Guide to Work, Study, Travel and Living Abroad    

5 Keys to Buying a Property Abroad

Purchasing Your Piece of Paradise

Garden view from house in Panama
A garden view of a nice place in Panama. Emma and I lived there for nearly a year, starting a food forest and establishing edible gardens. We loved our time there, but the area and community just didn’t match our hopes for a permanent home.

All in all, I’ve set up shop in about 10 or so different countries, hanging my hat on everything from a clanging radiator in urban Moscow to a protruding tree branch in the Nicaraguan jungle. Sometimes life abroad has worked out really well, and I’ve nestled into feeling at home without much difficulty. Other times, challenges have stacked up and I’ve counted the days until my departure (for years, I was an EFL teacher working on time-specific contracts). Living in a foreign country was often a roll of the dice and the numbers didn’t always land in my favor.

Experience has taught me that despite the best of intentions and respect for a culture, there is much more to moving abroad than simply choosing a spot and packing some boxes. Sure, you can manage such a spontaneous brand of relocation (and I have on more than one occasion), but when it comes to making a choice that will be more permanent, settling in a place for more than a few months or a year, it’s far better to use a little extra caution. Remember, this is your life and also an opportunity to go about it the right way, so you should choose a place that makes sense for you rather than relying on chance.
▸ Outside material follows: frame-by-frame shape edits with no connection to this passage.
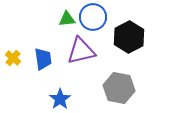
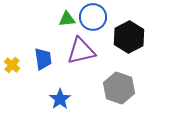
yellow cross: moved 1 px left, 7 px down
gray hexagon: rotated 8 degrees clockwise
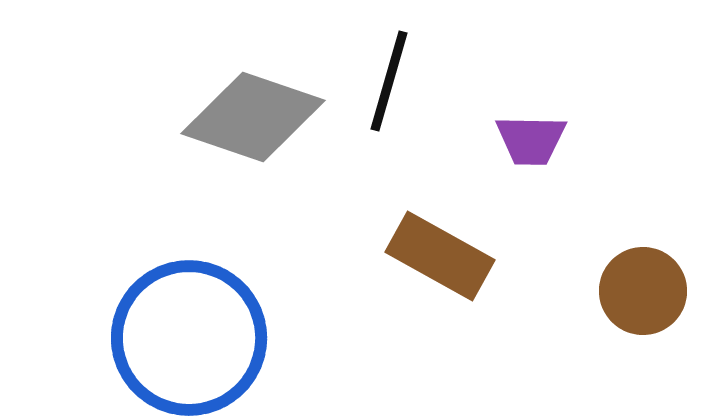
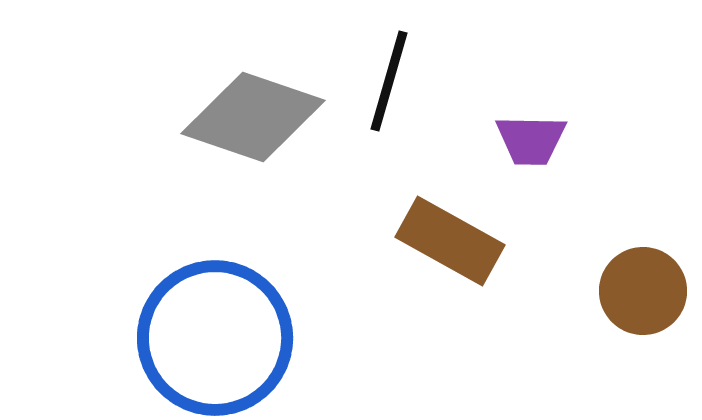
brown rectangle: moved 10 px right, 15 px up
blue circle: moved 26 px right
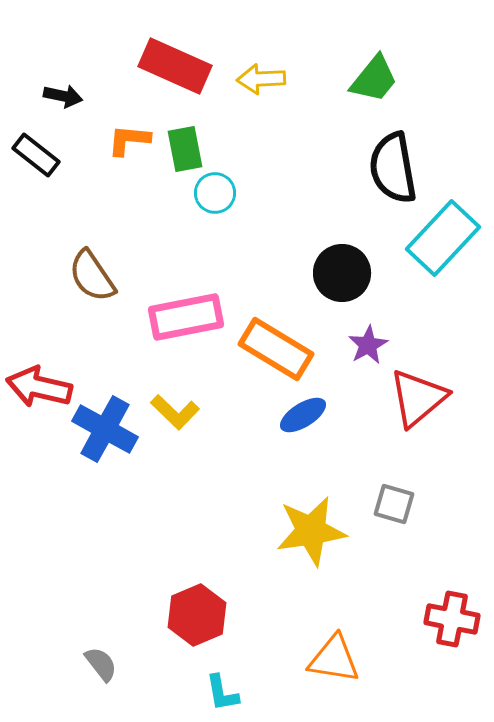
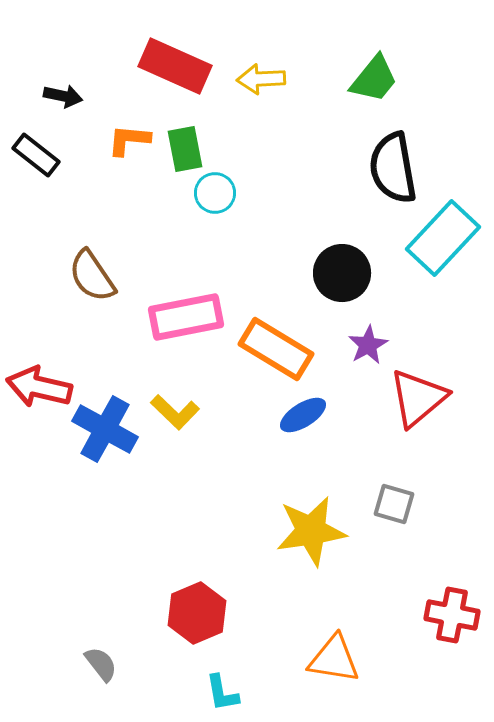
red hexagon: moved 2 px up
red cross: moved 4 px up
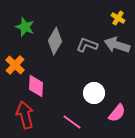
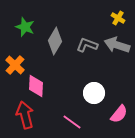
pink semicircle: moved 2 px right, 1 px down
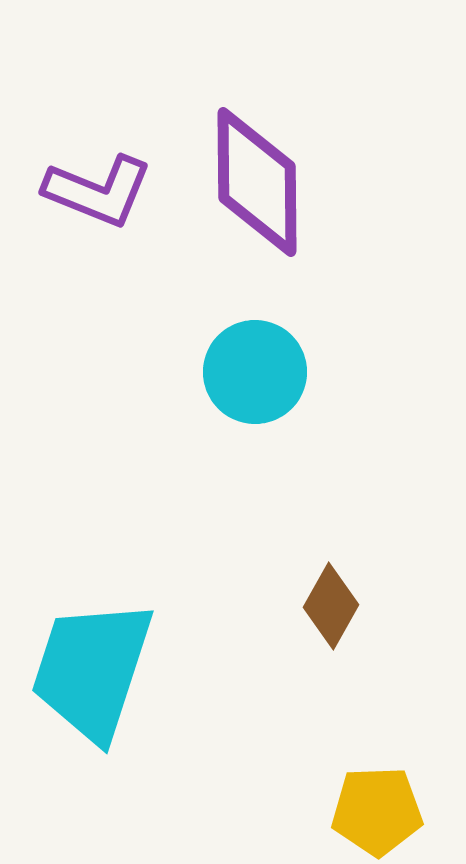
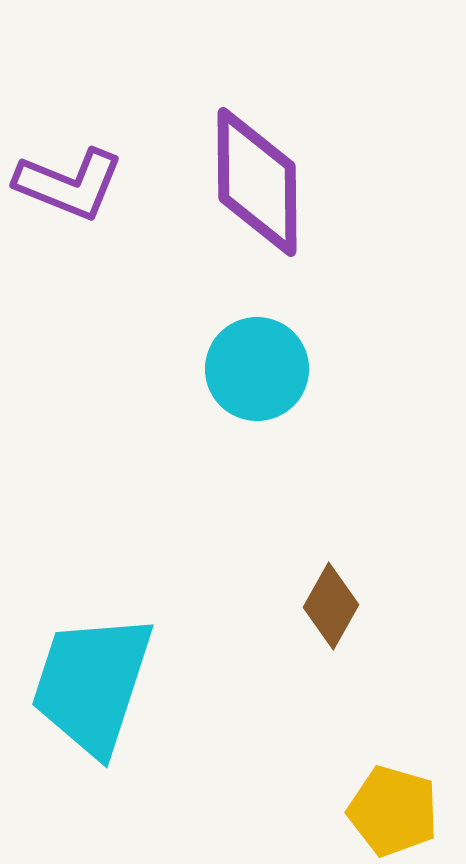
purple L-shape: moved 29 px left, 7 px up
cyan circle: moved 2 px right, 3 px up
cyan trapezoid: moved 14 px down
yellow pentagon: moved 16 px right; rotated 18 degrees clockwise
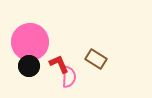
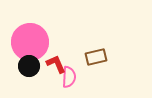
brown rectangle: moved 2 px up; rotated 45 degrees counterclockwise
red L-shape: moved 3 px left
As a matter of fact, my wife and I have decided that we are looking to stop changing the countries in which we live every year or so. We intend to settle for a spell, cultivate a little plot of land, and make a home in a new location. Luckily for us, we’ve already made a lot of mistakes and experienced life in a variety of different places, so we know the gravity of this choice. Perhaps we are feeling the importance of this decision even more than those who haven’t traveled as much. That is why, this time, we aren’t just spontaneously showing up somewhere to carve out a new life.

Living in Guatemala: Eco-hotel
The famous Tree House at Earth Lodge, a Guatemalan eco-hotel where my wife and I have worked for a total of about four years. It’s typically reserved months in advance, and visitors think it is an incredible place to live.

1. Decide where and what you are looking for before you start the relocation process. No need to be sidetracked by some location or property that doesn’t truly fit the new life you’re after.

In the past, when we were teaching, we would often choose our destinations based on somewhat arbitrary considerations. We moved to Moscow because Emma had studied sociology and was interested in the history of communism. We first moved to Guatemala City because it was one of only a few viable choices for us in Central America, and seemed far more interesting than the numerous options in Mexico. In both instances, we ended up counting down to the contract completion. Just because a location seems enticing doesn’t mean that living there will match your idealized vision.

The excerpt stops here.